SELECT prd_type_id, emp_id, SUM(amount) SUM_Amount,
RANK() OVER (ORDER BY SUM(amount) DESC) AS rank
FROM total_sales WHERE year = 2012
GROUP BY GROUPING SETS(prd_type_id, emp_id)
ORDER BY prd_type_id, emp_id;

Figure 6 shows the results.

Figure 6: Results from using the RANK function with the GROUPING SETS operator

Using Window Distribution Functions

As mentioned previously, SQL Server 2012 introduces support for window distribution functions, which include the CUME_DIST and PERCENT_RANK functions. Short for cumulative distribution, CUME_DIST calculates the position of a specified value relative to a group of values. PERCENT_RANK calculates the percent rank of a value relative to a group of values. For example, the following query uses the CUME_DIST and PERCENT_RANK functions to get the cumulative distribution and percent rank of sales:

SELECT prd_type_id, SUM(amount) SUM_Amount,
CUME_DIST() OVER (ORDER BY SUM(amount) ASC) AS cume_dist,
PERCENT_RANK() OVER (ORDER BY SUM(amount) ASC)
AS percent_rank
FROM total_sales WHERE year = 2012
GROUP BY prd_type_id
ORDER BY prd_type_id

Figure 7 shows the results. Let's take a closer look at the cumulative distribution results. The CUME_DIST function returns a range of values that are greater than 0 and less than or equal to 1. In this case, there are five discrete variables, so each discrete variable has probability of 0.2. The probability that the discrete variable is less than 402751.16 (the total sales amount for prd_type_id 4) is the cumulative distribution of all the discrete variables. (Their total sales amounts are less than or equal to the total sales amount of prd_type_id 4.) In this case, the discrete variables are null for prd_type_id 5, 186381.22 for prd_type_id 2, and 402751.16 for prd_type_id 4. Thus, the cumulative distribution for prd_type_id 4 is 0.6 (3 ´ 0.2). PERCENT_RANK works in similar way.

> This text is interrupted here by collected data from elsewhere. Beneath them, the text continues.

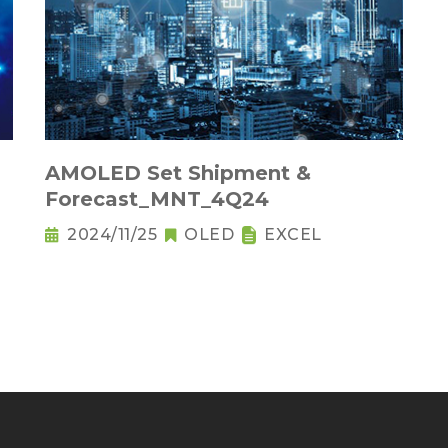
AMOLED Set Shipment &
Forecast_MNT_4Q24
2024/11/25
OLED
EXCEL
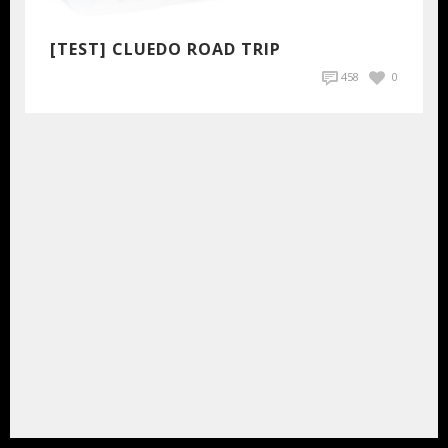
[TEST] CLUEDO ROAD TRIP
458
0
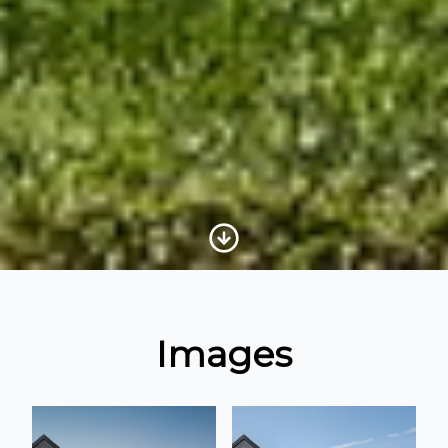
Scroll to Content
Images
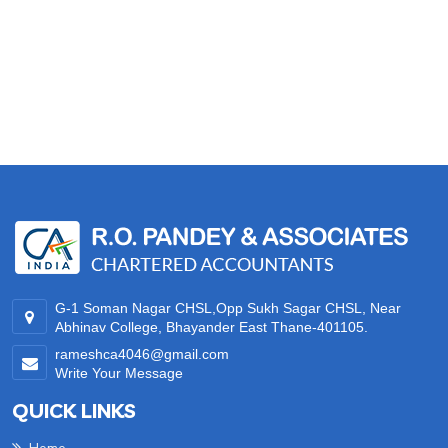
35012
Times Visited
G-1 Soman Nagar CHSL,Opp Sukh Sagar CHSL, Near
Abhinav College, Bhayander East Thane-401105.
rameshca4046@gmail.com
Write Your Message
QUICK LINKS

Figure 7: Results from using the CUME_DIST and PERCENT_RANK functions

Still missing in SQL Server 2012 are "what if" distribution and rank functions to calculate the rank and percentile that a new row would have if you inserted it into a table. For example, the following hypothetical query uses a "WITHIN GROUP" clause to calculate the "what if" rank and percent rank of a sales amount of $500,000:

SELECT
RANK(500000) WITHIN GROUP (ORDER BY SUM(amount) DESC)
AS rank,
PERCENT_RANK(500000) WITHIN GROUP
(ORDER BY SUM(amount) DESC) AS percent_rank
FROM all_sales WHERE year = 2003 AND amount IS NOT NULL
GROUP BY prd_type_id
ORDER BY prd_type_id;

Using Window Aggregate Functions

Window aggregate functions perform calculations on a specified range of rows, range of values, or interval of time. The window describes the subset that's being processed by the aggregate functions, which return a single value. You define the start and end of the window.

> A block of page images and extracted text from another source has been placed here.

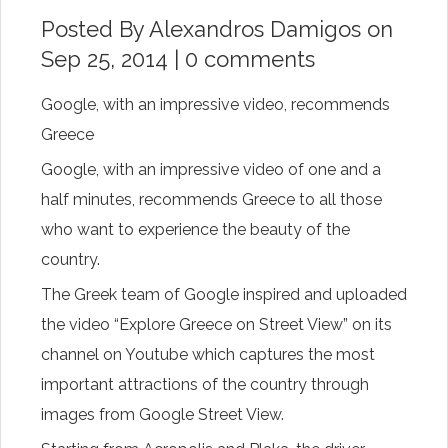
Posted By
Alexandros Damigos
on
Sep 25, 2014 |
0 comments
Google, with an impressive video, recommends
Greece
Google,
with
an impressive
video
of one
and a
half
minutes
, recommends
Greece
to
all
those
who want to
experience the
beauty
of the
country
.
The
Greek
team of
Google
inspired and
uploaded
the
video
“Explore Greece on Street View” on its
channel on
Youtube
which
captures
the most
important
attractions
of the country through
images
from
Google Street View.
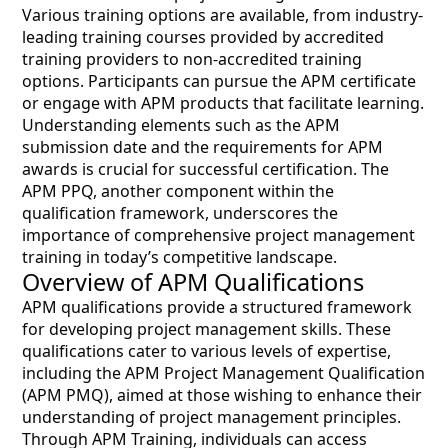
Various training options are available, from industry-
leading training courses provided by accredited
training providers to non-accredited training
options. Participants can pursue the APM certificate
or engage with APM products that facilitate learning.
Understanding elements such as the APM
submission date and the requirements for APM
awards is crucial for successful certification. The
APM PPQ, another component within the
qualification framework, underscores the
importance of comprehensive project management
training in today’s competitive landscape.
Overview of APM Qualifications
APM qualifications provide a structured framework
for developing project management skills. These
qualifications cater to various levels of expertise,
including the APM Project Management Qualification
(APM PMQ), aimed at those wishing to enhance their
understanding of project management principles.
Through APM Training, individuals can access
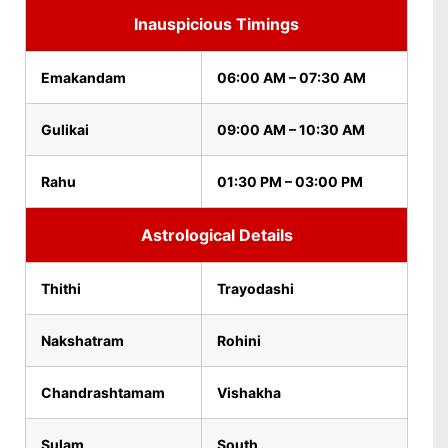
Inauspicious Timings
Emakandam
06:00 AM – 07:30 AM
Gulikai
09:00 AM – 10:30 AM
Rahu
01:30 PM – 03:00 PM
Astrological Details
Thithi
Trayodashi
Nakshatram
Rohini
Chandrashtamam
Vishakha
Sulam
South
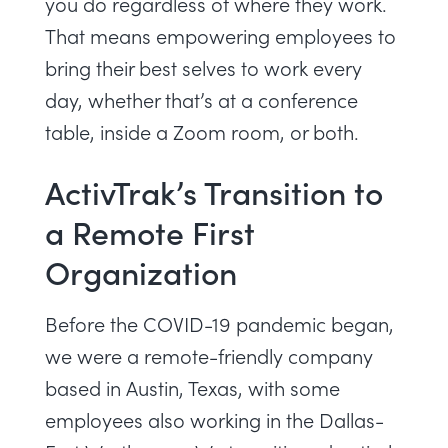
you do regardless of where they work.
That means empowering employees to
bring their best selves to work every
day
, whether that’s at a conference
table, inside a Zoom room, or both.
ActivTrak’s Transition to
a Remote First
Organization
Before the COVID-19 pandemic began,
we were a remote-friendly company
based in Austin, Texas, with some
employees also working in the Dallas-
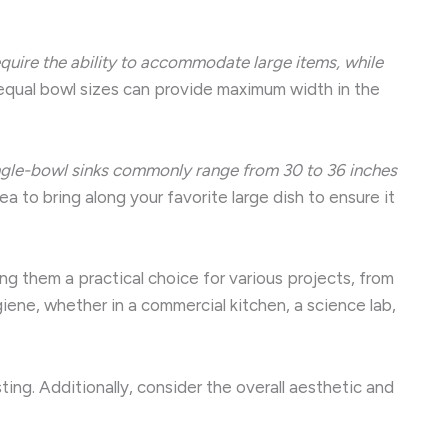
require the ability to accommodate large items, while
qual bowl sizes can provide maximum width in the
ngle-bowl sinks commonly range from 30 to 36 inches
a to bring along your favorite large dish to ensure it
ng them a practical choice for various projects, from
iene, whether in a commercial kitchen, a science lab,
sting. Additionally, consider the overall aesthetic and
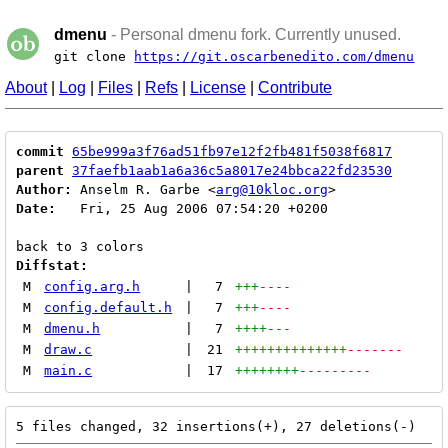
dmenu
- Personal dmenu fork. Currently unused.
git clone
https://git.oscarbenedito.com/dmenu
About
|
Log
|
Files
|
Refs
|
License
|
Contribute
commit
65be999a3f76ad51fb97e12f2fb481f5038f6817
parent
37faefb1aab1a6a36c5a8017e24bbca22fd23530
Author:
 Anselm R. Garbe <
arg@10kloc.org
Date:
   Fri, 25 Aug 2006 07:54:20 +0200

Diffstat:
M
config.arg.h
|
7
+++
----
M
config.default.h
|
7
+++
----
M
dmenu.h
|
7
++++
---
M
draw.c
|
21
++++++++++++++
-------
M
main.c
|
17
++++++++
---------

You can use a window with the following aggregate functions: SUM, AVG, MAX, MIN, COUNT, VAR, and STDEV. For example, the following query demonstrates how to use the SUM function in a window to calculate the cumulative sales amount from January to December 2012:

SELECT month, SUM(amount) AS month_amount,
SUM(SUM(amount)) OVER
(ORDER BY month ROWS BETWEEN UNBOUNDED PRECEDING
AND CURRENT ROW) AS cumulative_amount
FROM total_sales WHERE year = 2012
GROUP BY month
ORDER BY month;

This query adds each month's sales amount to the cumulative total. Let's take a closer look at the code in red, which creates the window and calculates the cumulative total. In the SUM(SUM(amount)) expression, the inner SUM function totals each month's sales amount and the outer SUM function computes the cumulative total. The ORDER BY month clause orders the rows read by the query by month. TheROWS BETWEEN UNBOUNDED PRECEDING AND CURRENT ROW clause defines the start and end of the window. The start is set to UNBOUNDED PROCEEDING, which means the start of the window is fixed at the first row in the result set returned by the query. The end of the window is set to CURRENT ROW, which represents the current row in the result set being processed. The end of the window slides down one row in the result set as each row is processed.

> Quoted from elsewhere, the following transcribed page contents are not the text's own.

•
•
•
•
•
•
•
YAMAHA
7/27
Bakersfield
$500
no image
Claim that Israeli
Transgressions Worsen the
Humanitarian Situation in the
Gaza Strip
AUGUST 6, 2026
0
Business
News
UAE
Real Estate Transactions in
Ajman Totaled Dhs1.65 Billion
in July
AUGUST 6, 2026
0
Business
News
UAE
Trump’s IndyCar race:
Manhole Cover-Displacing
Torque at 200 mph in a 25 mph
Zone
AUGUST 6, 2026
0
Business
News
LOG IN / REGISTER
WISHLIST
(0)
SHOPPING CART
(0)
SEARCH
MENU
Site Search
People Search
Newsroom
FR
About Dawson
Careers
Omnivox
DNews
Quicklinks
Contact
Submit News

As a result, the window initially contains only the first row. After the sales amount for January is added to the cumulative total, the end of the window moves down one row to the second row. The window now contains two rows. After the sales amount for February is added to the cumulative total, the end of the window moves down one row to the third row. The window now contains three rows. This continues until the row for December is processed and the window contains 12 rows. Figure 8 shows the results.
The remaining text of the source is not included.